For this particular image I used a technique I call the “transference of illumination” – where light appears to be radiating from the subject rather than the source. That effect, combined with a day-for-night treatment of the sky visually connects the two, and the rock formation appears to be causing the phenomenon. The clouds help to define the dimensional space overhead. On the day when I was photographing the desert landscape, we had great cloud cover. In this particular case, I was looking for the illumination effect to emerge from the rock formation as though building with intensity.
Because of my great respect for the historical photographic process and the craft of fine art printing, I’m careful to fine-tune the software controls when editing my photographs. My hope is that the end result will engage the viewer to actively connect and participate in the life of the image.
Ultimately, having the ability to create in this life is truly a gift from God, so, in everything I find visual attachment, I want to honor Him, first and foremost. My work covers several genres within the field of photography, from landscapes to city streets. The one constant is a desire to reflect an expression of gratitude. I generally work using the approach of idea to image. This allows me to hone my intent, and use it as an editing filter. Once I make my selections to print, I use various software skills to enhance and interpret the final images.
What are you making now?
Like most photographers, I’m often working on several projects simultaneously.

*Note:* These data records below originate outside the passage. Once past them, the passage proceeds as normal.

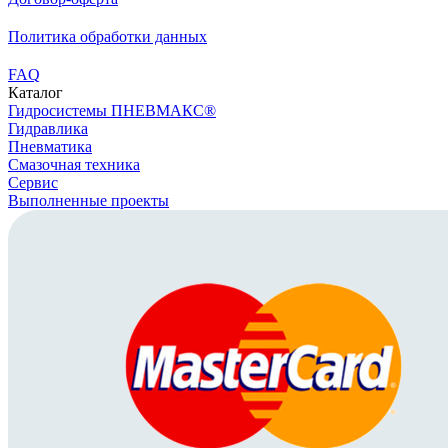
Политика обработки данных
FAQ
Каталог
Гидросистемы ПНЕВМАКС®
Гидравлика
Пневматика
Смазочная техника
Сервис
Выполненные проекты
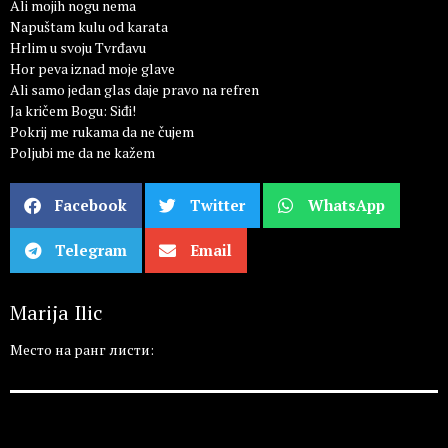
Ali mojih nogu nema
Napuštam kulu od karata
Hrlim u svoju Tvrđavu
Hor peva iznad moje glave
Ali samo jedan glas daje pravo na refren
Ja kričem Bogu: Siđi!
Pokrij me rukama da ne čujem
Poljubi me da ne kažem
Facebook
Twitter
WhatsApp
Telegram
Email
Marija Ilic
Место на ранг листи:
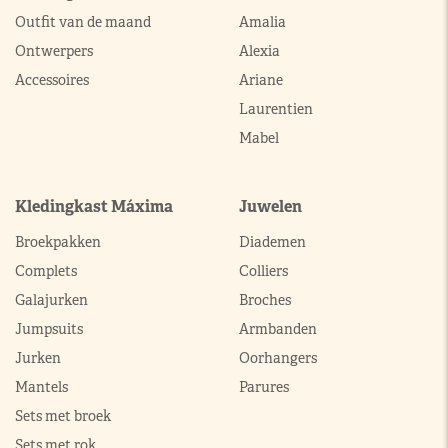
Outfit van de maand
Amalia
Ontwerpers
Alexia
Accessoires
Ariane
Laurentien
Mabel
Kledingkast Máxima
Juwelen
Broekpakken
Diademen
Complets
Colliers
Galajurken
Broches
Jumpsuits
Armbanden
Jurken
Oorhangers
Mantels
Parures
Sets met broek
Sets met rok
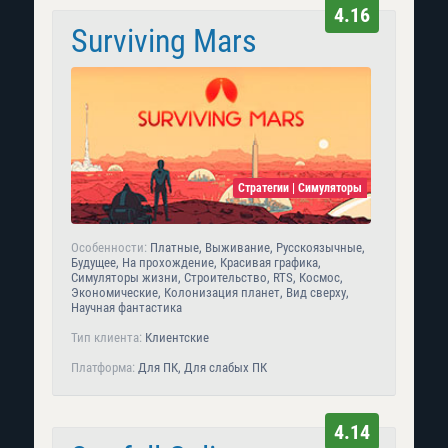
4.16
Surviving Mars
Стратегии | Симуляторы
Особенности:
Платные, Выживание, Русскоязычные,
Будущее, На прохождение, Красивая графика,
Симуляторы жизни, Строительство, RTS, Космос,
Экономические, Колонизация планет, Вид сверху,
Научная фантастика
Тип клиента:
Клиентские
Платформа:
Для ПК, Для слабых ПК
4.14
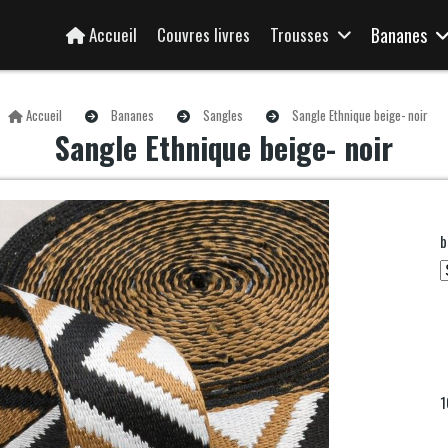
Accueil
Couvres livres
Trousses
Bananes
Accueil
Bananes
Sangles
Sangle Ethnique beige- noir
Sangle Ethnique beige- noir
b
1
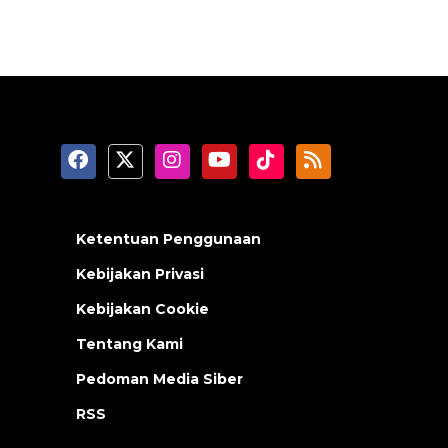
Ketentuan Penggunaan
Kebijakan Privasi
Kebijakan Cookie
Tentang Kami
Pedoman Media Siber
RSS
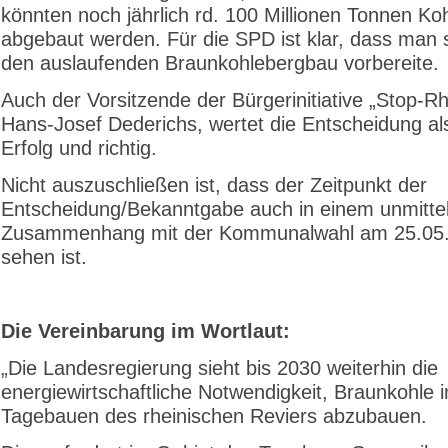
könnten noch jährlich rd. 100 Millionen Tonnen Ko
abgebaut werden. Für die SPD ist klar, dass man 
den auslaufenden Braunkohlebergbau vorbereite.
Auch der Vorsitzende der Bürgerinitiative „Stop-R
Hans-Josef Dederichs, wertet die Entscheidung al
Erfolg und richtig.
Nicht auszuschließen ist, dass der Zeitpunkt der
Entscheidung/Bekanntgabe auch in einem unmitte
Zusammenhang mit der Kommunalwahl am 25.05
sehen ist.
Die Vereinbarung im Wortlaut:
„Die Landesregierung sieht bis 2030 weiterhin die
energiewirtschaftliche Notwendigkeit, Braunkohle 
Tagebauen des rheinischen Reviers abzubauen.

I have an ongoing series entitled Street Level which I revisit each year. I have been working on it since the early 70’s. The ever-changing life on the street has always fascinated me. (A sample image, Waiting, is included here.)
I have decided that my visual pursuit of “Transcendence” requires more exploration. The Rocks Cry Out series is a result of that study, which came to me in early 2018, producing the first prints over the summer months. That said, I have selected the word “Adoration” for 2019. I’m hoping to create new images in the Fall with this theme in mind. Over the next calendar year, I’m volunteering my curatorial ability to help the Southside Pregnancy Center install donated art pieces on the walls of their brand new facility.

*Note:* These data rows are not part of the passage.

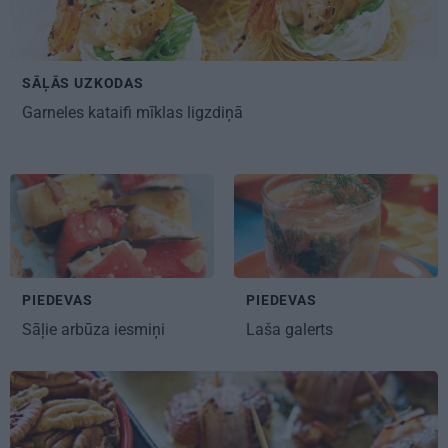
SĀĻĀS UZKODAS
Garneles kataifi mīklas ligzdiņā
PIEDEVAS
PIEDEVAS
Sāļie arbūza iesmiņi
Laša galerts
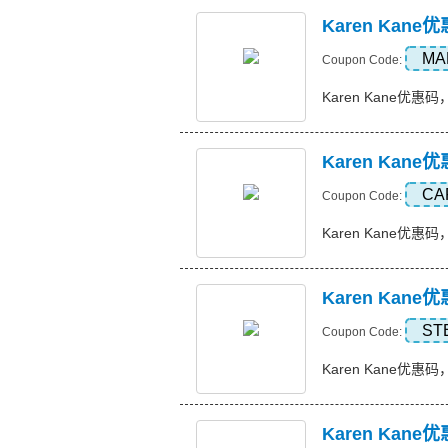
Karen Kan
MA
Coupon Code:
Karen Kane优惠码，
Karen Ka
CA
Coupon Code:
Karen Kane优惠码
Karen Ka
ST
Coupon Code:
Karen Kane优惠码
Karen Kan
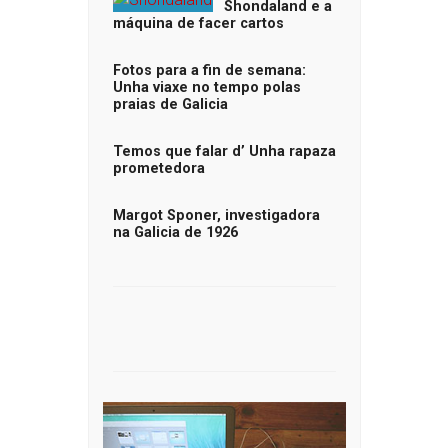
Shondaland e a
máquina de facer cartos
Fotos para a fin de semana:
Unha viaxe no tempo polas
praias de Galicia
Temos que falar d’ Unha rapaza
prometedora
Margot Sponer, investigadora
na Galicia de 1926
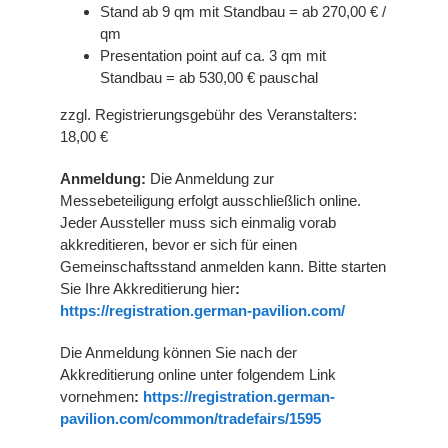
Stand ab 9 qm mit Standbau = ab 270,00 € /
qm
Presentation point auf ca. 3 qm mit
Standbau = ab 530,00 € pauschal
zzgl. Registrierungsgebühr des Veranstalters:
18,00 €
Anmeldung:
Die Anmeldung zur
Messebeteiligung erfolgt ausschließlich online.
Jeder Aussteller muss sich einmalig vorab
akkreditieren, bevor er sich für einen
Gemeinschaftsstand anmelden kann. Bitte starten
Sie Ihre Akkreditierung hier
:
https://registration.german-pavilion.com/
Die Anmeldung können Sie nach der
Akkreditierung online unter folgendem Link
vornehmen
:
https://registration.german-
pavilion.com/common/tradefairs/1595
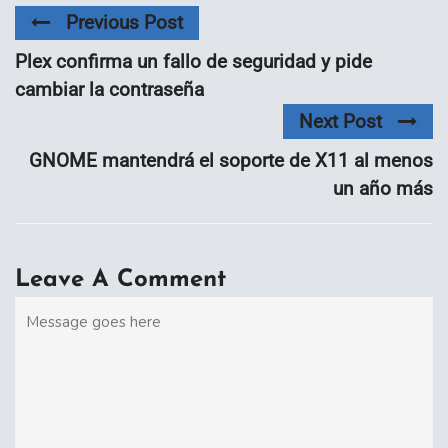
Previous Post
Plex confirma un fallo de seguridad y pide
cambiar la contraseña
Next Post
GNOME mantendrá el soporte de X11 al menos
un año más
Leave A Comment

Why do you belong to CIVA?
I joined CIVA about two years ago. At that time, I was looking for a community of artists with a common purpose, namely to bring glory to the Lord through the visual arts. I have found few venues where this type of commonality exists. In the near future, I hope to network with members who work primarily in photography to share images and meaningful dialogue. I’m grateful for the work CIVA has accomplished and has yet to achieve as we move forward together reflecting with impact of a Christian worldview within our contemporary culture.
Don Kouba was born in Chicago, Illinois, and grew up in the western suburbs of the city. He became interested in photography at age 14, and, with his father’s last-minute aide, bought his first “serious” camera during his senior year of high school. He holds a B.F.A. with honors from Columbia College and an M.F.A. from the Rhode Island School of Design. Four years after graduation, Kouba landed a full-time professor’s position at Prairie State College in Illinois, where he served until retirement in 2010. Since that time, he has happily returned to making photographs full-time.